Had I known that I could have been taking my written exams while I was waiting for the FAA to review my application, I would have taken them all. You’re doing the right thing by getting the written tests out of the way.
Without a medical in hand, I’m afraid you can only get so far. As the others have mentioned, you won’t be able to solo. With the indeterminate amount of time that it will take for you to get an answer from the FAA, I wouldn’t do any sort of flight training since it could potentially all be for nothing.
I am by no means an expert on this, but I would be surprised if you were able to obtain any class of medical certificate while the first class is being reviewed. I suggest working with AOPA on this. I would not recommend spending any money at all on flight training until you obtain some class of medical certificate.
Thanks for the replies. I guess nothing to do except take the writtens and wait…

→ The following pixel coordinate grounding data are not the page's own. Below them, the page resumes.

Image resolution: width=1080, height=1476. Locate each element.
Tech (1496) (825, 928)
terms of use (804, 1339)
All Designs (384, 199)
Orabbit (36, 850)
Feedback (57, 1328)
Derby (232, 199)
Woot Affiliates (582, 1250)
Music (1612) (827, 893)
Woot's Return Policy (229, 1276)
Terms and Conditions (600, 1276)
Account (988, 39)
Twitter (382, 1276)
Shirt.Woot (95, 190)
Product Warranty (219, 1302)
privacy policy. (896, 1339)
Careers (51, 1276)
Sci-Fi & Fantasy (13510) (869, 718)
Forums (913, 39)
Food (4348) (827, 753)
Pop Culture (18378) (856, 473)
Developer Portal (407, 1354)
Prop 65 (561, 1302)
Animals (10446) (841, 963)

@Adam, when you mention being a pain and calling them regularly, are you talking about AOPA or OKC (or both)?
OKC. It’s in their hands.
@nschwab – did you ever get this resolved?
Hey @Adam.Horn, short answer no.
I received a denial letter from the FAA in September citing my history of depression and dysthymia as the reason for denial. I reached out to Dr. Bruce Chien, who told me that anyone with recurring depression (more than a single isolated incident) left untreated (i.e. no meds) will always be denied by the FAA. Wish someone would have told me that in August 2018, but here we are.

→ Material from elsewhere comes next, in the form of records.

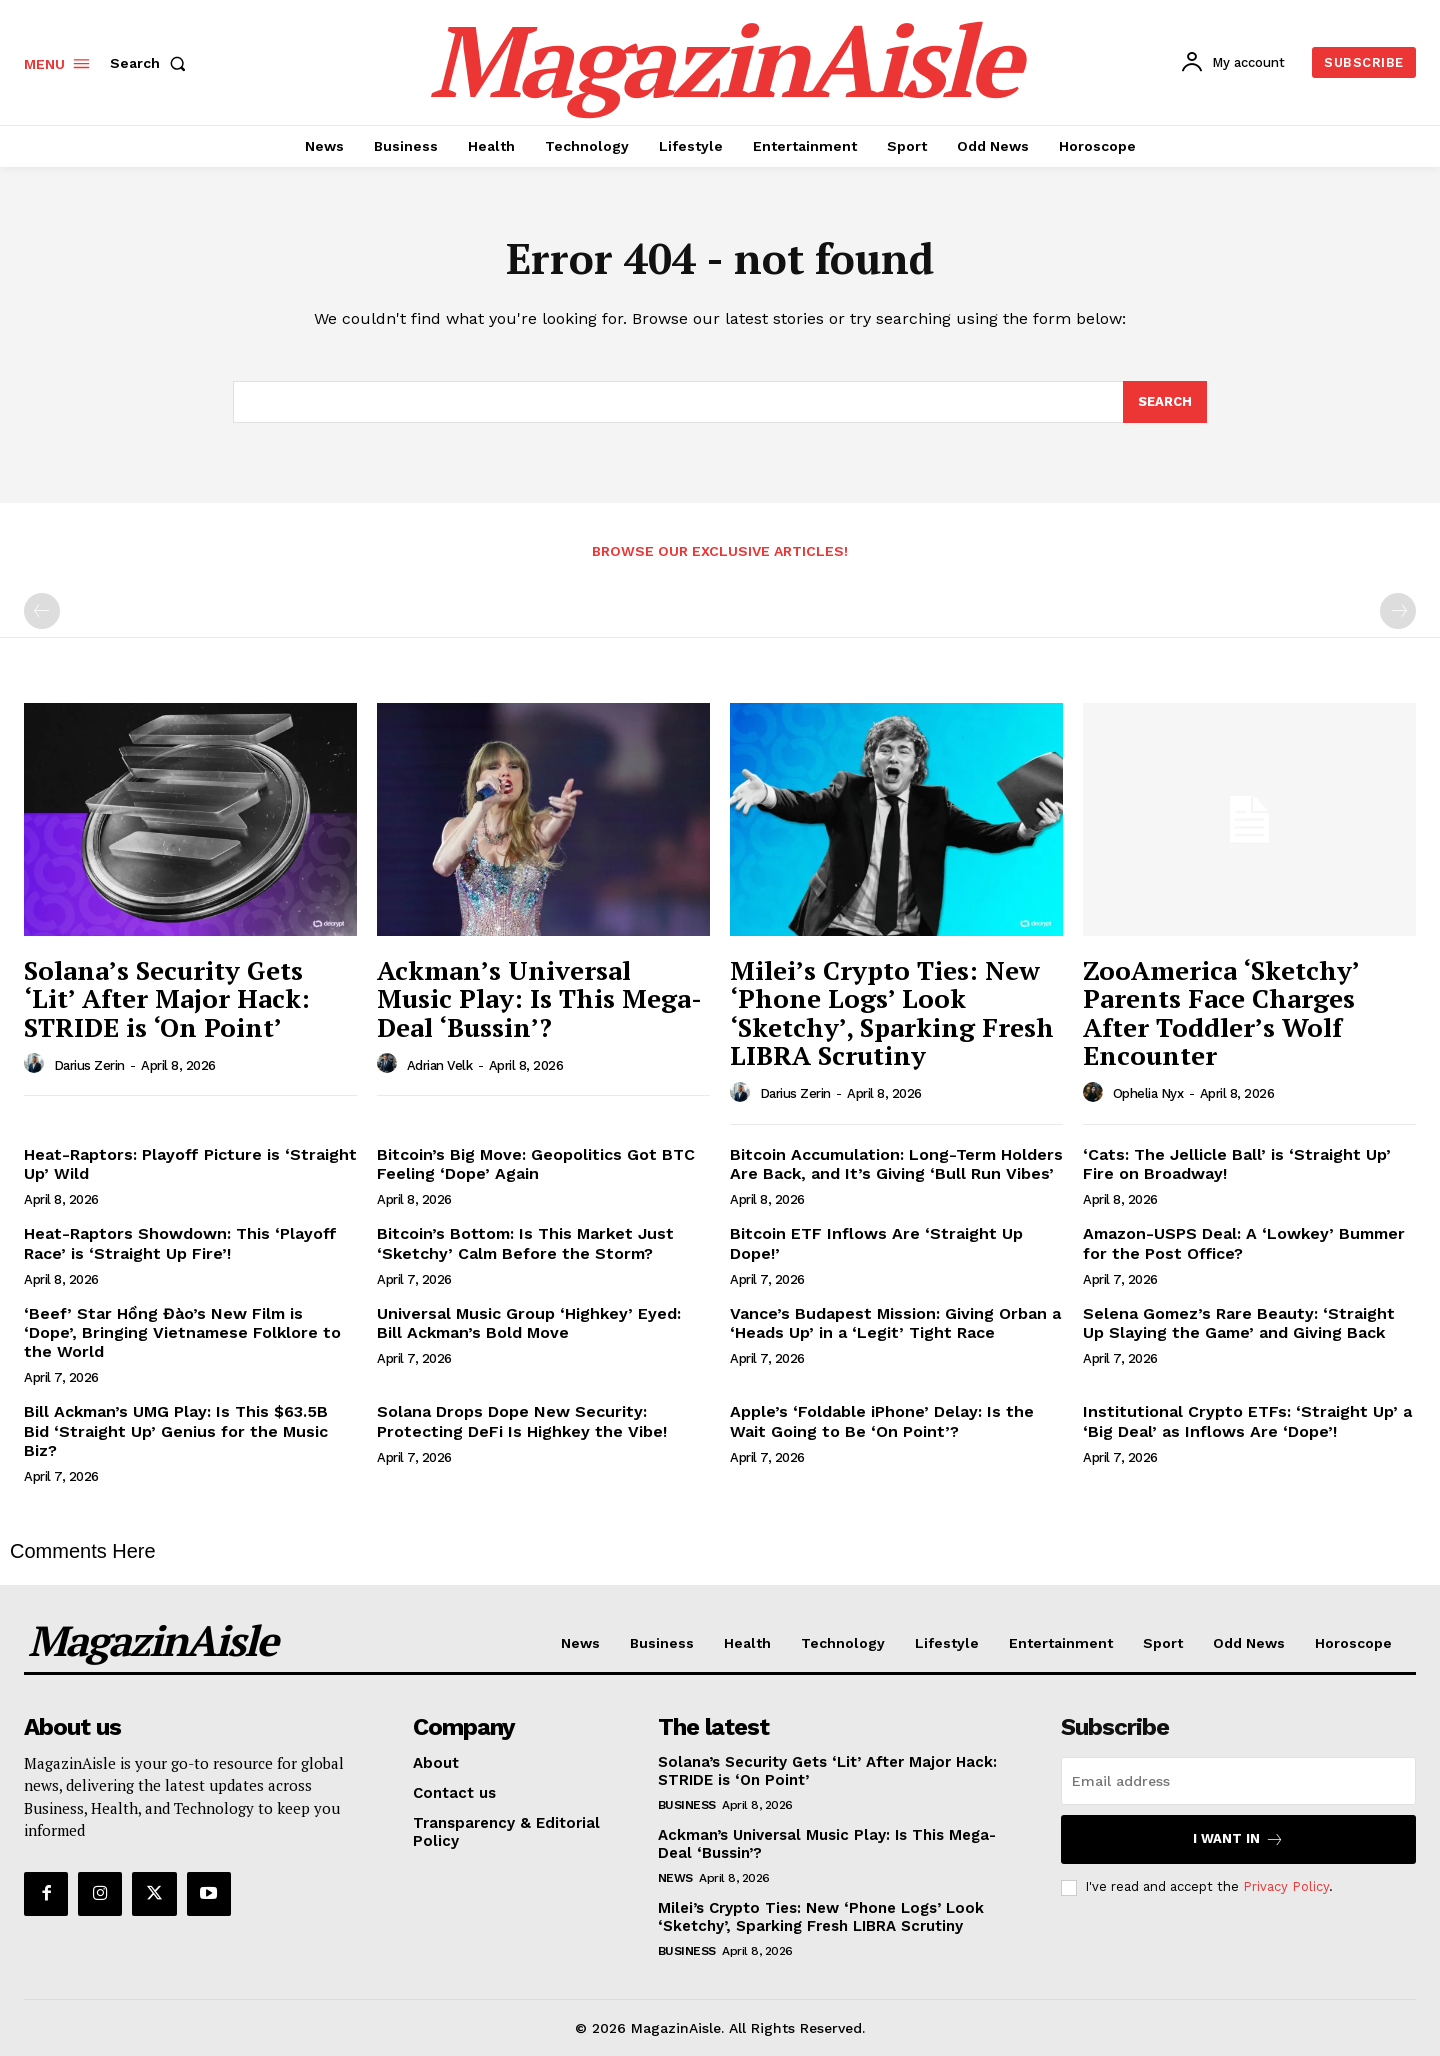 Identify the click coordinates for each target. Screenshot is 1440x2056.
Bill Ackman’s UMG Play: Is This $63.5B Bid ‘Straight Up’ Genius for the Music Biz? (176, 1430)
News (675, 1878)
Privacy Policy (1286, 1886)
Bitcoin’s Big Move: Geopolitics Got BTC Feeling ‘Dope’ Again (536, 1164)
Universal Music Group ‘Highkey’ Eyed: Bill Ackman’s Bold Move (529, 1323)
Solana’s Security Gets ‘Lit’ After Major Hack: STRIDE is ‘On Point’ (167, 998)
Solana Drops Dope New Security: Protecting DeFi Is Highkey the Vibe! (522, 1421)
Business (687, 1805)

So, it looks like my only option is to get back on one of the four accepted SSRI medications (started Prozac today), wait six months, and then reach out to the FAA to start the Special Issuance process. I can almost guarantee they’ll have me take one of those $1,500 psych evals again, at the very least, if not a cog screen. So I’m not holding my breath that I’ll have any sort of cert in hand within a year or two. But…the door hasn’t closed permanently, so I’m going to keep saving money for school and hoping for the best!
Everyone out there who was able to easily obtain a medical cert, be grateful.
I have never once heard of a pilot being allowed to fly while on anti depressants. I would caution you to ask the doctor point blank if you have any chance of getting a first class medical issued before proceeding any further.